Another possible explanation for the highly conserved cleavage site is that cleavage confers an advantage to Ebo-GP-mediated viral entry that cannot be resolved in our one-step infection assay. Over many rounds of viral replication during an infection in vivo, a small advantage might provide the selective pressure required for retention of this motif. It has been shown for MHV A59 that although cleavage is not required for viral infectivity, the uncleaved glycoprotein mediates cell-to-cell fusion with delayed kinetics (1a, 15). Similarly, while proteolytic processing of the Sindbis virus E2 glycoprotein is not required for viral infectivity, virions containing mutations that abrogate E2 processing are avirulent in vivo and produce small plaques in vitro (34). Techniques for reverse genetics are not available for filoviruses but do exist for the closely related rhabdoviruses (28).
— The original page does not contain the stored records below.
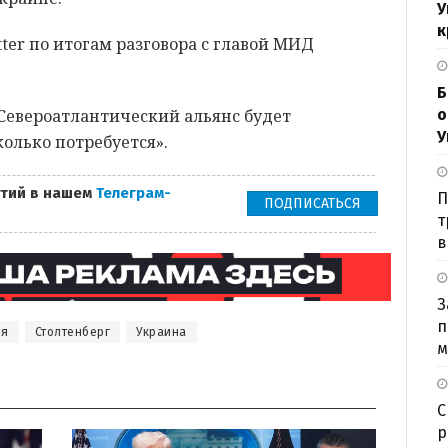
У
к
tter по итогам разговора с главой МИД
Б
 Североатлантический альянс будет
о
У
колько потребуется».
тий в нашем
Телеграм-
П
ПОДПИСАТЬСЯ
т
в
З
п
ия
Столтенберг
Украина
м
С
р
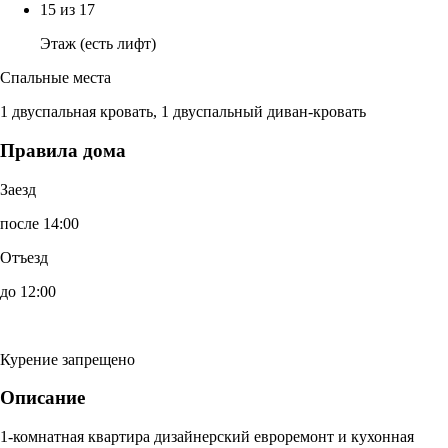
15 из 17
Этаж (есть лифт)
Спальные места
1 двуспальная кровать, 1 двуспальный диван-кровать
Правила дома
Заезд
после 14:00
Отъезд
до 12:00
Курение запрещено
Описание
1-комнатная квартира дизайнерский евроремонт и кухонная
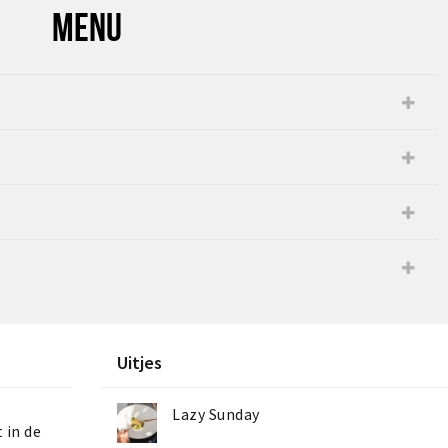
MENU
Uitjes
Lazy Sunday
 in de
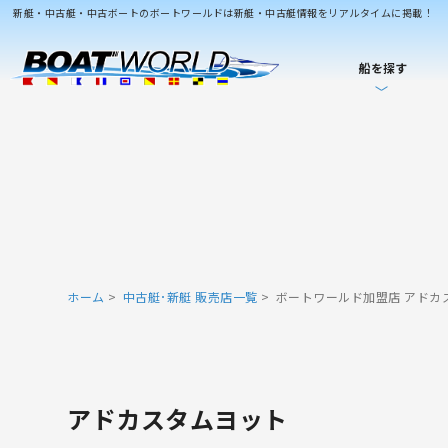
新艇・中古艇・中古ボートのボートワールドは新艇・中古艇情報をリアルタイムに掲載！
船を探す
ホーム
中古艇･新艇 販売店一覧
ボートワールド加盟店 アドカ
アドカスタムヨット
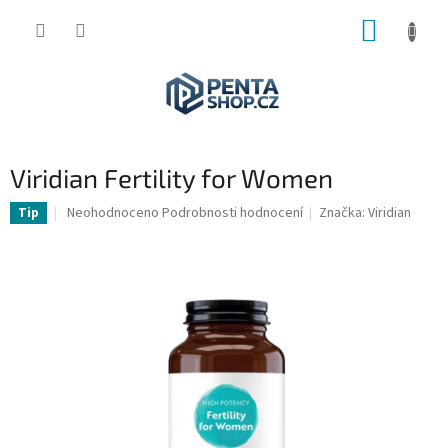
Přejít
NÁKUP
na
obsah
KOŠÍK
Viridian Fertility for Women
Průměrné
Neohodnoceno
Podrobnosti hodnocení
Značka:
Viridian
Tip
hodnocení
produktu
je
0,0
z
5
hvězdiček.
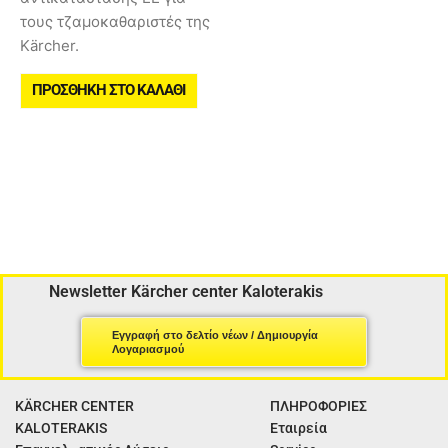
τους τζαμοκαθαριστές της
Kärcher.
ΠΡΟΣΘΉΚΗ ΣΤΟ ΚΑΛΆΘΙ
Newsletter Kärcher center Kaloterakis
Εγγραφή στο δελτίο νέων / Δημιουργία
Λογαριασμού
KÄRCHER CENTER
ΠΛΗΡΟΦΟΡΙΕΣ
KALOTERAKIS
Εταιρεία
When such techniques become available for the filoviruses, it will be of great interest to determine whether viruses containing an uncleavable form of Ebo-GP can replicate in vitro and if such viruses are pathogenic in animal models. A recent report described the use of peptides to inhibit the endoproteolytic processing of Ebo-GP (46). If, as with Sindbis virus, proteolytic processing of the glycoprotein is important in pathogenesis, then the administration of such peptides might represent a novel approach to treating individuals infected with this deadly virus.
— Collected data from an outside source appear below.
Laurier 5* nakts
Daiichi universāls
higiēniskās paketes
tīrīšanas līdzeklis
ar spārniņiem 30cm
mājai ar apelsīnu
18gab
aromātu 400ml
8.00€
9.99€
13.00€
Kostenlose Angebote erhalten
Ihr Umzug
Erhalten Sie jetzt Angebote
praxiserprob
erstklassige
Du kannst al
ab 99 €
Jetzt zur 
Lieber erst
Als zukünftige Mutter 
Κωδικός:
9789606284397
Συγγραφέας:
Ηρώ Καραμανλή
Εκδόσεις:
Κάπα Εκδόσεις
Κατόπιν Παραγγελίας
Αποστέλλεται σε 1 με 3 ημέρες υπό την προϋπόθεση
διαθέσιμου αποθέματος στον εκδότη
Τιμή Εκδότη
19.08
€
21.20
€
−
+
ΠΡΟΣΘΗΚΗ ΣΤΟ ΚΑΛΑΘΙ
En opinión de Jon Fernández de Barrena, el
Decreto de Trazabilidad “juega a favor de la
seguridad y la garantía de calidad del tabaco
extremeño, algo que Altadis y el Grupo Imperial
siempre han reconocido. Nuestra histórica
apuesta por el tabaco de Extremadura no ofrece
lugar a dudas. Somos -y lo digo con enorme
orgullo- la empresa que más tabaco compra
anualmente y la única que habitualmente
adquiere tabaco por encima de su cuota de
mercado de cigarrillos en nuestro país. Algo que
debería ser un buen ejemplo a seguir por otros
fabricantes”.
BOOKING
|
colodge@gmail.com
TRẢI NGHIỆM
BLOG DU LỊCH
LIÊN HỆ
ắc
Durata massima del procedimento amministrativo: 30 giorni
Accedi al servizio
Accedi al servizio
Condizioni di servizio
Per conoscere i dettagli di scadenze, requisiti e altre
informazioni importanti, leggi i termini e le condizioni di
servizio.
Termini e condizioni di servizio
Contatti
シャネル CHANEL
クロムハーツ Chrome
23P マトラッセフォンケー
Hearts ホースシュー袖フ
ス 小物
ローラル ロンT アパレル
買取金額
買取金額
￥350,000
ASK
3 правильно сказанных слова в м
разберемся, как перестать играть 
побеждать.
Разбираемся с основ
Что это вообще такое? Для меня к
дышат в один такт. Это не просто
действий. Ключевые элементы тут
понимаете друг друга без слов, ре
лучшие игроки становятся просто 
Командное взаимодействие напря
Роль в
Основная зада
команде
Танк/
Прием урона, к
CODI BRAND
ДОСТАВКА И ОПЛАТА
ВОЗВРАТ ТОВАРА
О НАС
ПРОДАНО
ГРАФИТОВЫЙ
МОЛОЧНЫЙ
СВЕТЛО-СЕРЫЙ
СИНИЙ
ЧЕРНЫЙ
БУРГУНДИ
We thank Gary Thomas (Vollum Institute, Portland, Oreg.) for the human furin expression plasmid, George Prendergast for the LoVo cell line, and Bernie Moss (National Institutes of Health) for vaccinia virus vTF-7. We thank John Balliet for critical reading of the manuscript and other members of the Bates laboratory for useful discussions.
This work was supported by grant CA63531 to P.B. from the National Institutes of Health.